Bradshaw claimed that the FT was briefed by three people, who said that the negotiations started "several months ago".
An acquisition of a car company like McLaren would probably pitch Apple against Tesla in the luxury market.
McLaren's cars currently sell for around £1m, but the firm would bring expertise in the use of lightweight alloys, carbon fibre and aluminium in car making that would help to maximise the range of an electric vehicle, in particular, as well as knowledge about building upmarket cars.
Any deal would also demonstrate that Apple remains keen on expanding into vehicle development as the car market moves to electric vehicles and self-driving software. It remains to be seen, however, when that predicted revolution in the market will occur.
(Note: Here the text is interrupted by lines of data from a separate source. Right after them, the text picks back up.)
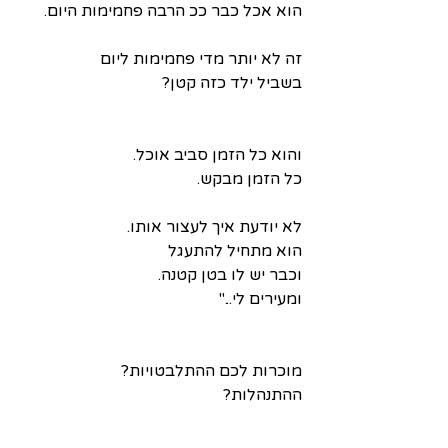
הוא אכל כבר ככ הרבה פחמימות היום.
זה לא יותר מדי פחמימות ליום
בשביל ילד כזה קטן?
והוא כל הזמן סביב אוכל.
כל הזמן מבקש.
לא יודעת איך לעצור אותו.
הוא מתחיל להתעגל
וכבר יש לו בטן קטנה.
ומעירים לי..."
מוכרות לכם ההתלבטויות?
ההתנהלות?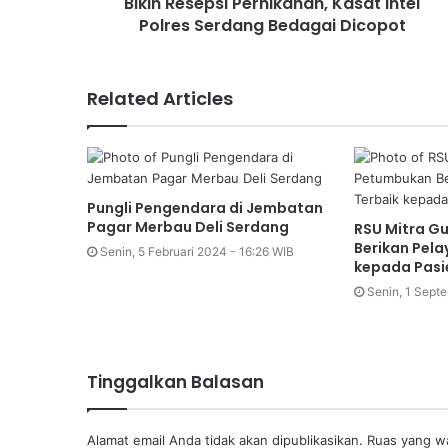
Bikin Resepsi Pernikahan, Kasat Intel
Polres Serdang Bedagai Dicopot
Related Articles
Pungli Pengendara di Jembatan
Pagar Merbau Deli Serdang
RSU Mitra G
Berikan Pela
Senin, 5 Februari 2024 - 16:26 WIB
kepada Pasi
Senin, 1 Sept
Tinggalkan Balasan
Alamat email Anda tidak akan dipublikasikan.
Ruas yang wa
Nevertheless, McLaren is valued at between £1bn and £1.5bn and a purchase would represent a cost-effective way to buy car design and production knowledge, which Apple's resources could apply to lower cost cars.
Apple is known to be interested in self-driving cars, but is rumoured to be struggling to design a definitive Apple car.
The latest round-up at MacRumors suggests that Apple has been working on an electric car to be launched in 2020 at the earliest. The company's Project Titan is also working on an autonomous driving system as part of the same initiative.
Apple reportedly has "hundreds" of employees working on vehicle development, and early prototypes resemble a mini-van, according to sources. The abrupt departure of project director Steve Zadesky had indicated that Apple's vehicle development plans weren't going smoothly.
The company reportedly "rebooted" its vehicle initiatives earlier this month with the lay-off of a number of employees and the decision to focus on autonomous driving systems rather than building vehicles.
Apple also brought in Dan Dodge, who retired from BlackBerry last month, for his expertise with QNX, the embedded operating system widely used in the motor industry.